まず、一貫100円(税抜)はあり得ないのは理解している。一番安くても多分……多分たまごでしょ。
『……それじゃあ…たまごと茄子の浅漬で』
「あ、今のは無視して彼女には大トロと、あと親父さんのおすすめを適当にお願いするね!」
はいよ、と返事をした男性に少し片手を出しふるふると首を振る私の手を悟は下げた。何故私の注文が取り消されるのだ…!
サングラスの奥の優しい瞳が笑ってる。
「今のうちに慣れときなって。頻繁に来るかもしれないだろ?」
『ひんぱん…?』
──頻繁に来る所か、これ。値段書いて無いんだぞ?多分日によって変動するやつじゃないの?

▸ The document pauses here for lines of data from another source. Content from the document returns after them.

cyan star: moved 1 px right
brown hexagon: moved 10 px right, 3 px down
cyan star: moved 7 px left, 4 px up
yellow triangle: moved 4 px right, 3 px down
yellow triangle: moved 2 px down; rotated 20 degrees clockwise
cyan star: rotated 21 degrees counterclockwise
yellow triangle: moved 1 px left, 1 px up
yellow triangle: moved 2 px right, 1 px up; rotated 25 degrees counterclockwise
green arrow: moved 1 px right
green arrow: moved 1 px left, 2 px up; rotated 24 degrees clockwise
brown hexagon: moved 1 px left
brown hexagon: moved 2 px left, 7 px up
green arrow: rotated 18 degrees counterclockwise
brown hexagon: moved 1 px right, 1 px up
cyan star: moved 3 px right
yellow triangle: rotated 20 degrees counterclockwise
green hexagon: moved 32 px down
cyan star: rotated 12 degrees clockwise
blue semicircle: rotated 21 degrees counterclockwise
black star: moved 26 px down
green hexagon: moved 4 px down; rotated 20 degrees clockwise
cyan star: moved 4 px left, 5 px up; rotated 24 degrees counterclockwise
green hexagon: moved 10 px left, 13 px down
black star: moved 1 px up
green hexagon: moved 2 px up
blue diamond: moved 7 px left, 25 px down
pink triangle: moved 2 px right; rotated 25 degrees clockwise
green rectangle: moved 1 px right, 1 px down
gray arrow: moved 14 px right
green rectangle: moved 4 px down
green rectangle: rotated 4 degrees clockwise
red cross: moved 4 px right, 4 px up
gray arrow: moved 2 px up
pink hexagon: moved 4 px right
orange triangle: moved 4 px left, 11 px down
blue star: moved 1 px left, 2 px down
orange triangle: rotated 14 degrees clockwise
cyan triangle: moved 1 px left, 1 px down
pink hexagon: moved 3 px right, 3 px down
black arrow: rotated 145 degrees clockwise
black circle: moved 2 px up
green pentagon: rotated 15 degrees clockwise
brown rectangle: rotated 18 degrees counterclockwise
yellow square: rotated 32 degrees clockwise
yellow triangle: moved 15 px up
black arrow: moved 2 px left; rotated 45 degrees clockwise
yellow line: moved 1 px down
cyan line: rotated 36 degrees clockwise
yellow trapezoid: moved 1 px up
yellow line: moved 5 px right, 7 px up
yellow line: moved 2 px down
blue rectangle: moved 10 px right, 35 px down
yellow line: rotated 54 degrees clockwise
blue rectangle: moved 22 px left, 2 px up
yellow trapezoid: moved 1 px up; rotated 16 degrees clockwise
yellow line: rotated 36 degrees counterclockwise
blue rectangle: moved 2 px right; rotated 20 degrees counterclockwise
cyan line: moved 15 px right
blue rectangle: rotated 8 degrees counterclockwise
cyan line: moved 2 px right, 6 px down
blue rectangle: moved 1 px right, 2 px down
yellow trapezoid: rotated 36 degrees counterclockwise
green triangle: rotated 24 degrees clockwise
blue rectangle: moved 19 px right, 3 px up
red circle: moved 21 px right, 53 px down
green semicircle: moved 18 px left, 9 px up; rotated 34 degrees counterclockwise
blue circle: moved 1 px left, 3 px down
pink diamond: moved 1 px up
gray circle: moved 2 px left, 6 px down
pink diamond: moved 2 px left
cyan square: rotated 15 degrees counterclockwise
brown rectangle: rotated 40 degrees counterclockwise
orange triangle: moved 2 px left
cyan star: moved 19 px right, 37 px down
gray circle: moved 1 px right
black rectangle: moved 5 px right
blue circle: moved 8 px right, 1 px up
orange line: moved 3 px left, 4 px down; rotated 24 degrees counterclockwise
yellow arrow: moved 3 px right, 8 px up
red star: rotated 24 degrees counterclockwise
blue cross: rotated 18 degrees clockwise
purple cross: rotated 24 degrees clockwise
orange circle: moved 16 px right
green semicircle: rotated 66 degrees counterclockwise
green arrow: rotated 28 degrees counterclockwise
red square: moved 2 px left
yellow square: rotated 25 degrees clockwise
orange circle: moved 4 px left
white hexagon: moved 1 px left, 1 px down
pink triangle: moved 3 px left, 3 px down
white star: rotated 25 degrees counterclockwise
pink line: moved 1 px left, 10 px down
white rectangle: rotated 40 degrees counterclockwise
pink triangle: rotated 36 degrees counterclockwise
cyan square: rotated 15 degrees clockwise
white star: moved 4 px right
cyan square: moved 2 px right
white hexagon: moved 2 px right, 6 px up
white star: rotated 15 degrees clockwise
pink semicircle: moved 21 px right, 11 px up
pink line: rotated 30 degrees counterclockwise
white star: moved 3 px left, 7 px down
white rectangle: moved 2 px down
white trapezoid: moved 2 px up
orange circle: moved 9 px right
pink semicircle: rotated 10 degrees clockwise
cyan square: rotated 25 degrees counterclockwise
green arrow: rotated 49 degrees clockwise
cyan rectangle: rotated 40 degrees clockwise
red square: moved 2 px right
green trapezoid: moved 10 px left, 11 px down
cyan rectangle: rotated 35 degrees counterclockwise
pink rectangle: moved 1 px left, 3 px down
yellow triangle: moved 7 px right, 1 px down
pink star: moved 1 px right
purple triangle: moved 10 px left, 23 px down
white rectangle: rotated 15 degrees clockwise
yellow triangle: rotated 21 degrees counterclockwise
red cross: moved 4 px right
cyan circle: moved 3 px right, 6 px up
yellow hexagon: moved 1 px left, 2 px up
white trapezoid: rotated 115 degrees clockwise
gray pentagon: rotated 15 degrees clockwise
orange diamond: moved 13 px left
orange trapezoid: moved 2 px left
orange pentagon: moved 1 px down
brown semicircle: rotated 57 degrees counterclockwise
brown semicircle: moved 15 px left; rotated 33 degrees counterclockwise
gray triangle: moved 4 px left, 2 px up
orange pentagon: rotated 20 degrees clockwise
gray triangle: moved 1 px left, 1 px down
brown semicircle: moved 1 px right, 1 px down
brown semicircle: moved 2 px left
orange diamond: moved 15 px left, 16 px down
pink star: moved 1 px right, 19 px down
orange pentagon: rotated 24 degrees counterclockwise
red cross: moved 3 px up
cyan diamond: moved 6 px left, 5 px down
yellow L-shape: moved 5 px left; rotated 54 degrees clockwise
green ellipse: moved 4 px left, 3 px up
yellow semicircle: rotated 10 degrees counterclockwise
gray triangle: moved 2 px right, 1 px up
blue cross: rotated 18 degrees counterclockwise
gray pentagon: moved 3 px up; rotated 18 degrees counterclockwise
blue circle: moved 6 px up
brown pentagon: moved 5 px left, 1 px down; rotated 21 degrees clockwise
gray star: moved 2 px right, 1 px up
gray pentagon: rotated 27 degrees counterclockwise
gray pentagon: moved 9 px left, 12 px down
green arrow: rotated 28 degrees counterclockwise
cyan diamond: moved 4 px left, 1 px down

シャッシャッとそれは相当修行を積んで来たであろう職人技を見てから悟を見る。
……いやいや本当に悟が言うように頻繁に来る所でしょうか、こちらは。
手汗をかき始めた私はそっとおしぼりを取って手を拭いながらずっとこちらを見ている悟を見る。
予想外だと…驚いた顔をされてしまった、私何か珍妙な行動しました…?カウンターの上ではあるけれど、手汗を拭いていたおしぼりを思わず落としてしまった。
「え?何とぼけちゃってんの?キミ、名字がそのうち五条になるでしょー?五条ハルカになったら普通に来るでしょ、寿司屋」
五条ハルカって言った、悟。
今の飲み物とか口に含んでたら噴射してた。危なかった、と俯く。
『……そういうのはシラフの時に言って…』
「えっ、今お酒飲んでないでしょ?もしかして雰囲気に酔ってたりする?」
『そうだシラフだった!酔ってなかった!』
勢いよく顔を上げて酔っていないのだと自覚した。ふわふわしてない頭であるから事物事が良く考えられる状況にある。
ネタを落としかけた店主がぺこぺこと頭を下げて新しいネタを切り出してシャリと融合させてく。悟か私か分からないけれどプロも失敗させる発言だったようで。
確かに今までに何回か言われてるけれど。隣からめちゃくちゃキメ顔をされているけれど。